Последнее, что увидел Игорь Валенок на улице Толстого в тоскливой четверти города Киселевска с названьем Дальние горы, был толстый щенок с коротким хвостиком. Старый знакомый. За месяц-полтора с последней встречи он не слишком-то изменился. Такой же крупноголовый, неловкий и смешной, штыб с молоком. Он неуклюже поспешал по встречной обочине, скользя мягкими детскими лапами по серым гладким камням. Меховая пропыленная сарделька карабкалась вверх, туда, где, по всей видимости, стояла и смотрела на него тупыми темными глазами такая же, коровьей масти мать. Живая. Потому что Игорь успел каким-то чудом среагировать и отвести от ее бока блестящее кольцо со вписанными в него зубами. Пауком, составленным из многолапых букв V и W, мучительно похожим на фашистский знак. На свастику.
Живые. Вечные. Посреди дороги. Быть может, они заговоренные? Да, оба, и мать, и вот помет ее. Что чудотворное тут? Серое небо, серая пыль, естественное, цвета не имеющее слабоумие? Собаки, возьмите к себе человека.
Нельзя, ты не один.
Лечь и лежать, просто лежать. Единственное положение, в котором он свободен. Не связан с миром, не кантуем. Лежать и не шевелиться. И все будет хорошо, потому что лежачих не бьют. Они похожи на покойников и оттого свободны. Свободны совершенно.
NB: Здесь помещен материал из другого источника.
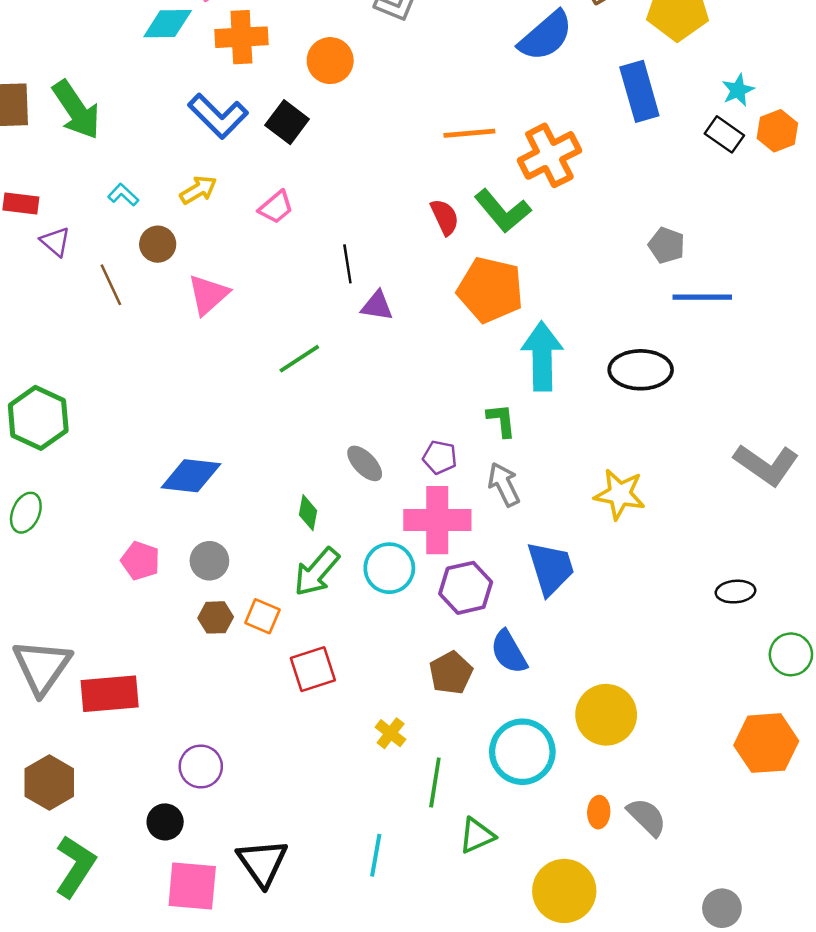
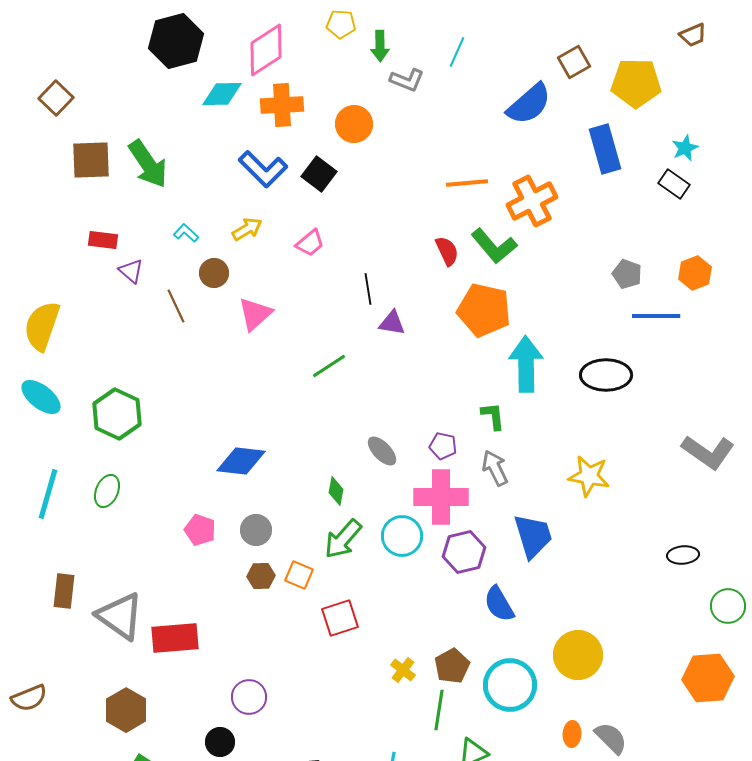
orange hexagon: (777, 131) -> (695, 273), moved
gray triangle: (42, 667) -> (120, 616), turned -30
brown pentagon: (451, 673) -> (452, 666), moved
Если только не думают. Ни о чем не думают. Если в голове не остается ничего, кроме ваты. Ваты мерной, бесконечной, не знающей разрывов и пересечений, свежей небесной лыжни. Такой, что видишь под собой в иллюминаторе самолета, бегущей от Северного полюса к Южному. Стелящейся, вьющейся, петляющей, пересекающей ухабы облаков, взбивающей молочные снотворные клубы, хвосты, колечки, ныряющей в небесный белый, подбрюшный пух, выныривающей на полупрозрачные, седые птичьи гребни, но никогда не прерывающейся. Все длящейся, и длящейся, и длящейся.
Выхода не было. Даже после того, как очень быстро, много быстрее, чем это обычно происходило, сменилось соотношенье часов патологического, болезненного возбуждения и наказания, расплаты за него. Уже к полудню она начинала падать и заговариваться. Но самый простой и легкий путь – пройти два квартала и лечь под капельницу в медицинском центре «Ваш доктор» – не принимался.
– Там моргом пахнет, не хочу. Они меня убьют.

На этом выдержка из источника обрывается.